Tomatoes are coming in now, still expensive but wonderful, so worth it. Just diced, bit of sea salt, olive oil, sherry vinegar, perfect. Every lunch is tomato salad plus mixed green salad, easy, no planning needed.
And the redskin potatoes, which look all muddy when you buy them, then when they're washed suddenly turn into rubies, are waiting their turn at potato salad later in the week.
So, after all this excitement, afternoon tea was fresh-baked hot biscuits (about fifteen minutes from thinking of it to eating them!) with sunflower seeds, and a nice spoonful of the apricot preserves, there's simply nothing better.
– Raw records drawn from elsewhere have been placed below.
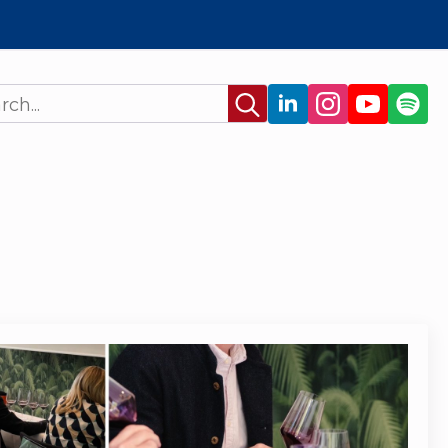
Search
for: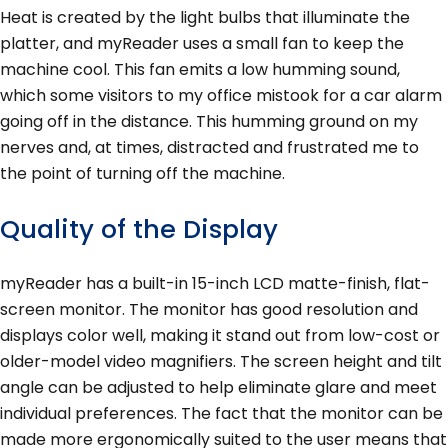
Heat is created by the light bulbs that illuminate the
platter, and myReader uses a small fan to keep the
machine cool. This fan emits a low humming sound,
which some visitors to my office mistook for a car alarm
going off in the distance. This humming ground on my
nerves and, at times, distracted and frustrated me to
the point of turning off the machine.
Quality of the Display
myReader has a built-in 15-inch LCD matte-finish, flat-
screen monitor. The monitor has good resolution and
displays color well, making it stand out from low-cost or
older-model video magnifiers. The screen height and tilt
angle can be adjusted to help eliminate glare and meet
individual preferences. The fact that the monitor can be
made more ergonomically suited to the user means that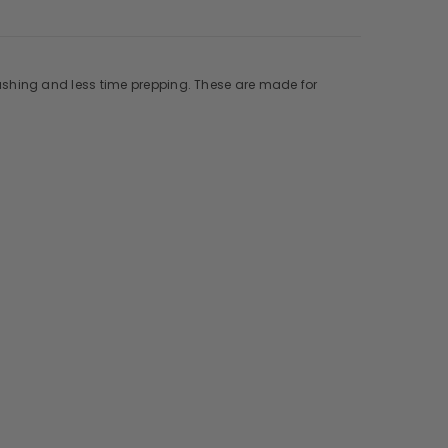
ashing and less time prepping. These are made for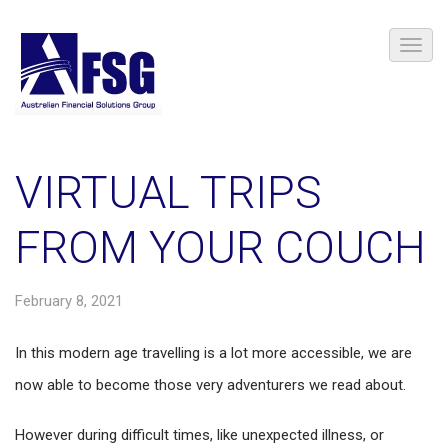
VIRTUAL TRIPS
FROM YOUR COUCH
February 8, 2021
In this modern age travelling is a lot more accessible, we are
now able to become those very adventurers we read about.
However during difficult times, like unexpected illness, or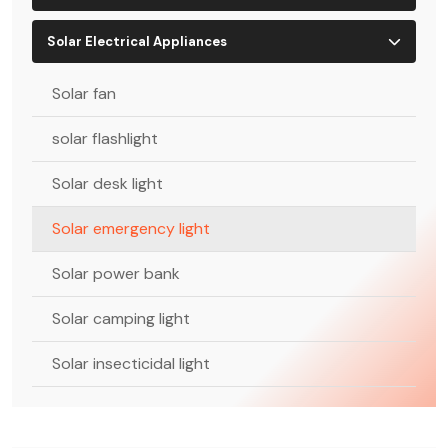
Solar Electrical Appliances
Solar fan
solar flashlight
Solar desk light
Solar emergency light
Solar power bank
Solar camping light
Solar insecticidal light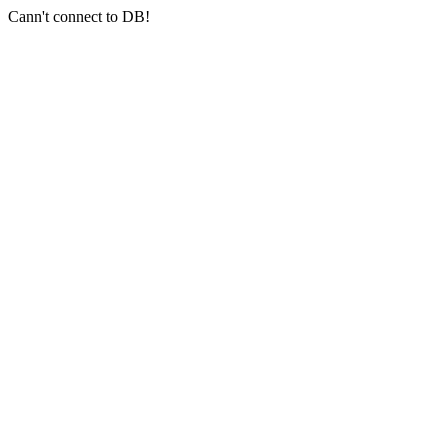
Cann't connect to DB!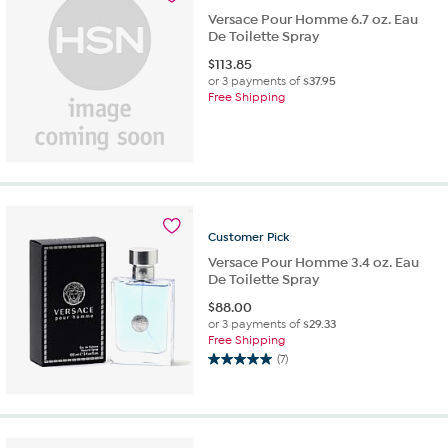
reviews
Versace Pour Homme 6.7 oz. Eau
De Toilette Spray
$
113.85
or 3 payments of
$37.95
Free Shipping
Customer
Pick
Versace Pour Homme 3.4 oz. Eau
De Toilette Spray
$
88.00
or 3 payments of
$29.33
Free Shipping
(7)
5.0
out
of
5
stars.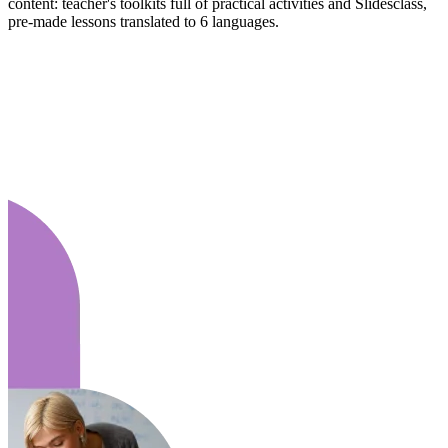
content: teacher's toolkits full of practical activities and Slidesclass,
pre-made lessons translated to 6 languages.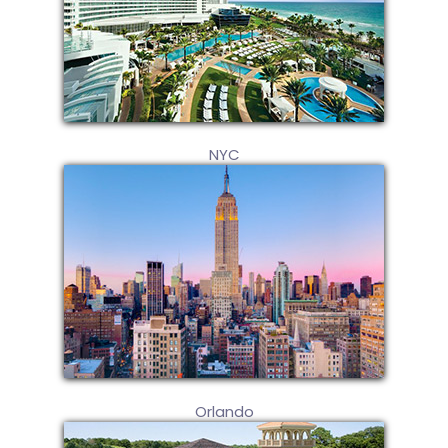
NYC
Orlando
Hercule Poirot would have liked a spot of this with his breakfast croissant, not being a lover of marmalade.
There's a lovely drama about fruit that was growing on the trees this morning, picked at dawn and brought into market, then home with me and cooked, all the flavor totally still there. Selected friends might get a bit of this, too.
Then this afternoon torrential, tropical rainstorms, and I looked out to see an undaunted hummingbird in the rain, working over my red lantana on the fencetop. I wanted flowers at that level when I planned the container for the flower thing, because I'd observed hummingbirds like to be about there, and they obligingly are.
The hummer did retreat to the shelter of the pine tree outside but he has clearly spotted the red flowers and I expect he'll be back. Much better than sugar water, since there's actual nutrition in the real flower. I'm providing him the hummer equivalent of the farmers' market.
Saturday, May 23, 2015
Farmer's Market Open! happy campers everywhere 6WS
So today was an expedition to the West Windsor, i.e. local, Farmer's Market, which takes place right next to the train station every Saturday morning till Fall.
Small but wonderful, with everything from yak meat to farm fresh eggs to NJ wines, mushrooms (well, those are from Kennet Square, PA, famous mushroom region) quails, all kinds of plants and edible greens, fresh baked bread and pastries. And loud music, alas, why do they think this fits, but it did amuse a few kids.
I went in search of good eggs, figuring since I'm frugal in so many ways, why on earth not buy really good eggs, instead of cheapies, and give the chickens a break, too, by getting them from a farm where I know they run outdoors and peck and do what hens do.
Anyway, here's a brief guided tour:
Dog waiting patiently till his humans get their fresh squeezed juice.
If you collect NJ pottery, you'll be familiar with the Fulper name, very old one around these parts
Foreign mushrooms! all the way from Kennett Square, must be all of an hour away
Here are handwoven alpaca rugs, along with yak meat, and all kinds of alpaca yarns
And here's my haul: lovely fresh eggs from the Quail Farm, along with their own chicken sausage made with Italian spices and broccoli rabe, and info on the wine people and other farms local to here. i can get good fresh chickens from Quail Farm, too, I find, as well as quail, which are not on my menu! Everything is within maybe a half hour's run.
I know the Quail Farm well, since one of my beloved petcare clients, Sweetheart, the giant black Great Dane, big even for a Dane, retired showdog and mother of many champions, lived in one of the properties. I used to stay up there with her when the owners were traveling, they being in the advertising biz, and on the move.
There's nothing as safe as the feeling of walking out alone at night in the country, under the stars and under the protection of a dog who's twice as big as you are, and devotedly protective.